Akan hal ini, jika terjadi rakyat mengecam sejumlah parpol yang tidak mampu mengusung kandidatnya dan dinilai kurang mampu menciptakan kaderisasi yang handal yang bisa bersaing.
Ferry Liando Pemerhati politik Sulut asal Minahasa Selatan (Minsel) menjelaskan, jika tanpa pemimpin, maka pembangunan pasti tanpa kepastian. Karena UU No.8 tahun 2015 tentang pemilihan kepala daerah (Pilkada) jelas tertulis, jika masa jabatan kepala daerah telah habis sebelum pemilihan. Maka akan diisi oleh penjabat kepala daerah.
“Jadi, jika suatu daerah hanya dipimpin oleh penjabat, maka pembangunan akan stagnan. Dan pasti, rakyat yang akan dirugikan. Penjabat kepala daerah akan sangat terbatas dalam hal kewenangan. Karena legitimasinya sangat lemah dimana tidak dipilih oleh rakyat namun hanya ditunjuk oleh Gubernur. Dengan demikian yang bersangkutan, tidak bisa membuat keputusan-keputusan strategi termasuk terbatas dalam menggerakkan birokrasi,’’ tukas Liando, saat menghubungi sejumlah wartawan.

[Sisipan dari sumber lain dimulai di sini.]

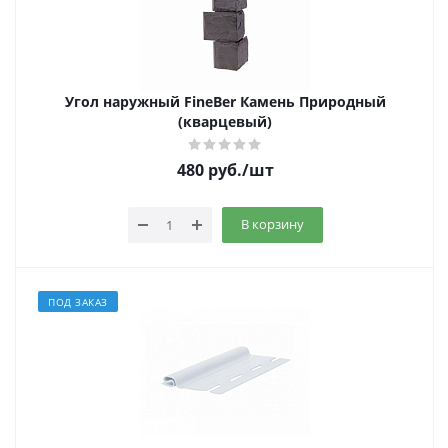
Угол наружный FineBer Камень Природный
(кварцевый)
480
руб.
/шт
В корзину
ПОД ЗАКАЗ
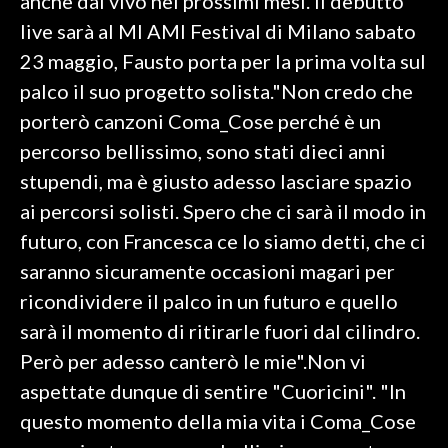
anche dal vivo nei prossimi mesi. Il debutto
live sarà al MI AMI Festival di Milano sabato
23 maggio, Fausto porta per la prima volta sul
palco il suo progetto solista."Non credo che
porterò canzoni Coma_Cose perché è un
percorso bellissimo, sono stati dieci anni
stupendi, ma è giusto adesso lasciare spazio
ai percorsi solisti. Spero che ci sarà il modo in
futuro, con Francesca ce lo siamo detti, che ci
saranno sicuramente occasioni magari per
ricondividere il palco in un futuro e quello
sarà il momento di ritirarle fuori dal cilindro.
Però per adesso canterò le mie".Non vi
aspettate dunque di sentire "Cuoricini". "In
questo momento della mia vita i Coma_Cose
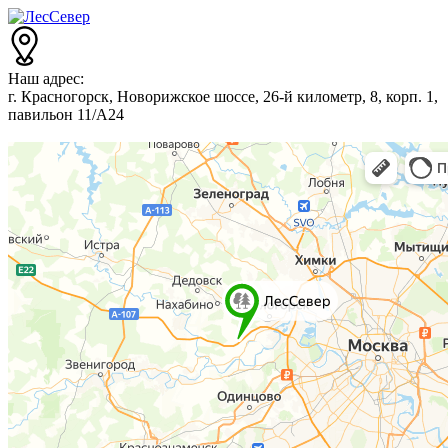
Наш адрес:
г. Красногорск, Новорижское шоссе, 26-й километр, 8, корп. 1,
павильон 11/А24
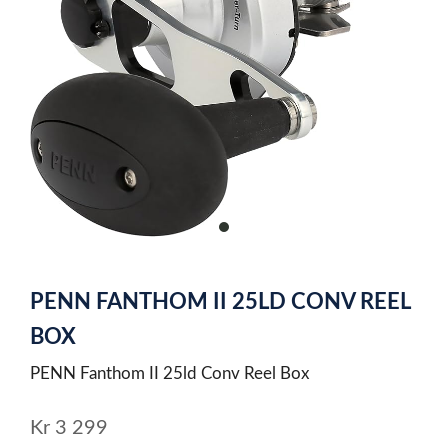
item
0
Item
1
PENN FANTHOM II 25LD CONV REEL
of
1
BOX
PENN Fanthom II 25ld Conv Reel Box
Kr
3 299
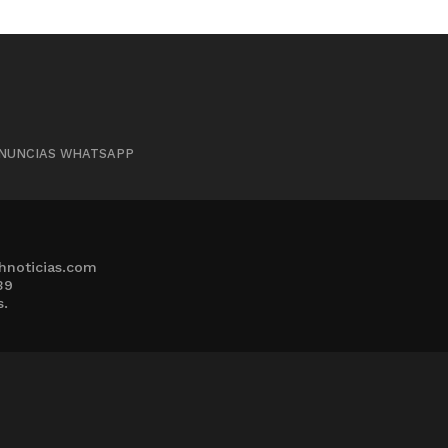
NUNCIAS WHATSAPP
hnoticias.com
39
s.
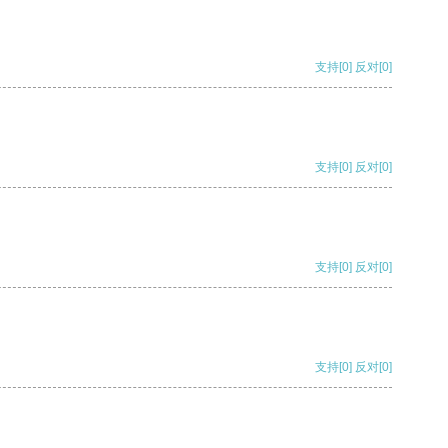
支持
[0]
反对
[0]
支持
[0]
反对
[0]
支持
[0]
反对
[0]
支持
[0]
反对
[0]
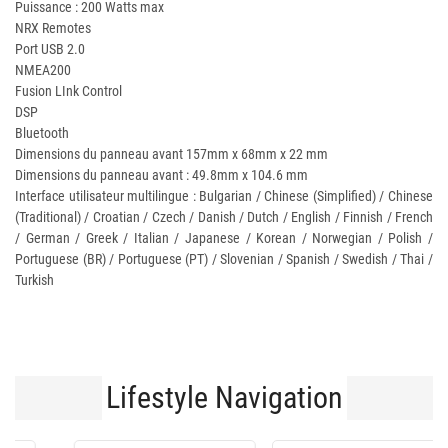
Puissance : 200 Watts max
NRX Remotes
Port USB 2.0
NMEA200
Fusion LInk Control
DSP
Bluetooth
Dimensions du panneau avant 157mm x 68mm x 22 mm
Dimensions du panneau avant : 49.8mm x 104.6 mm
Interface utilisateur multilingue : Bulgarian / Chinese (Simplified) / Chinese
(Traditional) / Croatian / Czech / Danish / Dutch / English / Finnish / French
/ German / Greek / Italian / Japanese / Korean / Norwegian / Polish /
Portuguese (BR) / Portuguese (PT) / Slovenian / Spanish / Swedish / Thai /
Turkish
Lifestyle Navigation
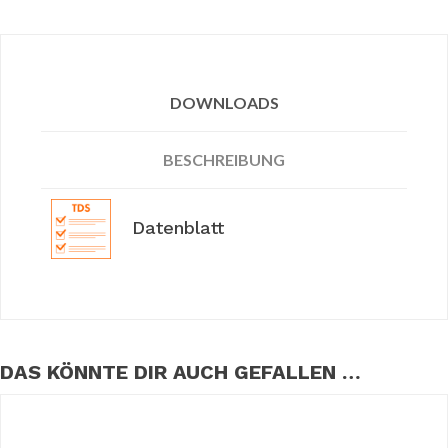
DOWNLOADS
BESCHREIBUNG
Datenblatt
DAS KÖNNTE DIR AUCH GEFALLEN …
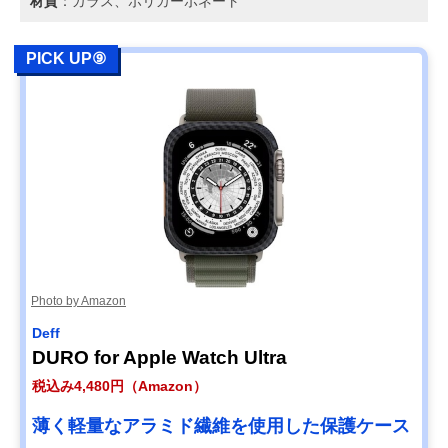
材質
：ガラス、ポリカーボネート
PICK UP⑨
Photo by Amazon
Deff
DURO for Apple Watch Ultra
税込み4,480円（Amazon）
薄く軽量なアラミド繊維を使用した保護ケース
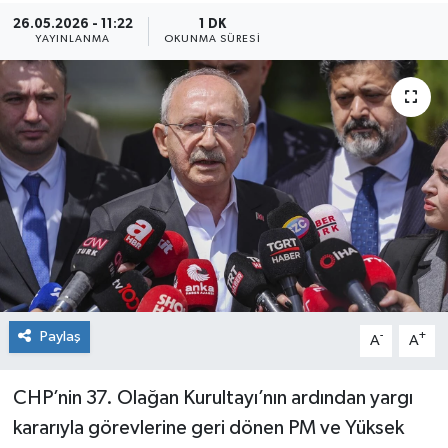
26.05.2026 - 11:22
1 DK
Sağlık
YAYINLANMA
OKUNMA SÜRESI
Siyaset
Spor
Teknoloji
Türkiye
Paylaş
-
+
A
A
CHP’nin 37. Olağan Kurultayı’nın ardından yargı
kararıyla görevlerine geri dönen PM ve Yüksek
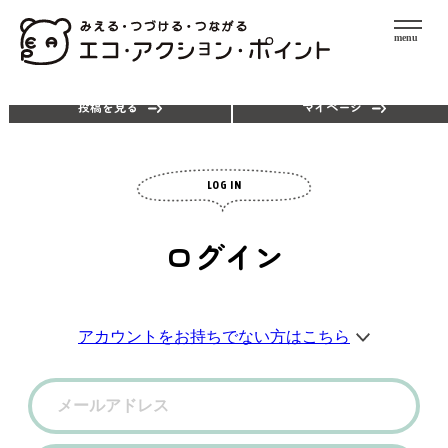
menu
エコアクションを探す
ポイントを使う
投稿を見る
マイページ
LOG IN
ログイン
アカウントをお持ちでない方はこちら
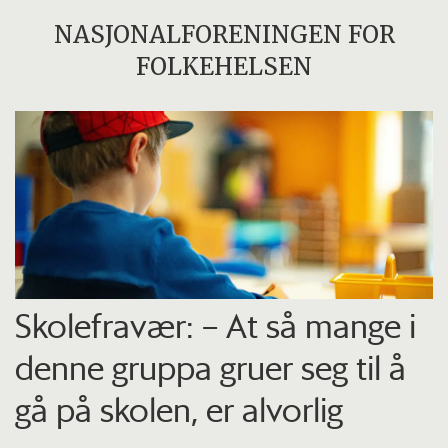
NASJONALFORENINGEN FOR
FOLKEHELSEN
Skolefravær: – At så mange i
denne gruppa gruer seg til å
gå på skolen, er alvorlig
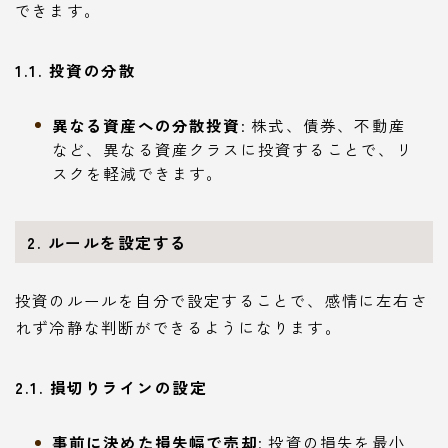
できます。
1.1. 投資の分散
異なる資産への分散投資
: 株式、債券、不動産
など、異なる資産クラスに投資することで、リ
スクを軽減できます。
2. ルールを設定する
投資のルールを自分で設定することで、感情に左右さ
れず冷静な判断ができるようになります。
2.1. 損切りラインの設定
事前に決めた損失幅で売却
: 投資の損失を最小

Menurutnya lagi, kewenangan seorang pejabat yang ditunjuk oleh gubernur nanti akan sangat lemah, sehingga tak mungkin bisa diandalkan. Selain itu yang bersangkutan, belum tentu bisa membangun cemistri dengan DPRD Minsel. Karena, yang bersangkutan bukan dari partai politik.
“Pengalaman selama ini, bahwa komunikasi politik yang buruk antara eksekutif dan legislative berdampak pada gangguan-gangguan dalam membangun daerah. Uang miliaran berasal dari APBD dipersiapkan untuk Pilkada hanya dibuang dengan percuma,” tegas Liando.
Dijelaskannya lagi, langkah yang paling gampang untuk tidak perlu ada penundaan pilkada, adalah perlu regulasi khusus bagi daerah yang minim pendaftar.
“Menurut saya yang paling sederhana adalah setiap partisipasi politik dapat mengajukan calon lebih dari satu pasang. Kebijakan ini untuk memenuhi persyaratan jumlah pasangan sebagaimana UU No.8 tahun 2015 tentang Pilkada. Nah, disitu menyebutkan bahwa jumlah pasangan minimal diikuti 2 pasang calon, sebutnya,” pungkas Liando. (sanlylendongan)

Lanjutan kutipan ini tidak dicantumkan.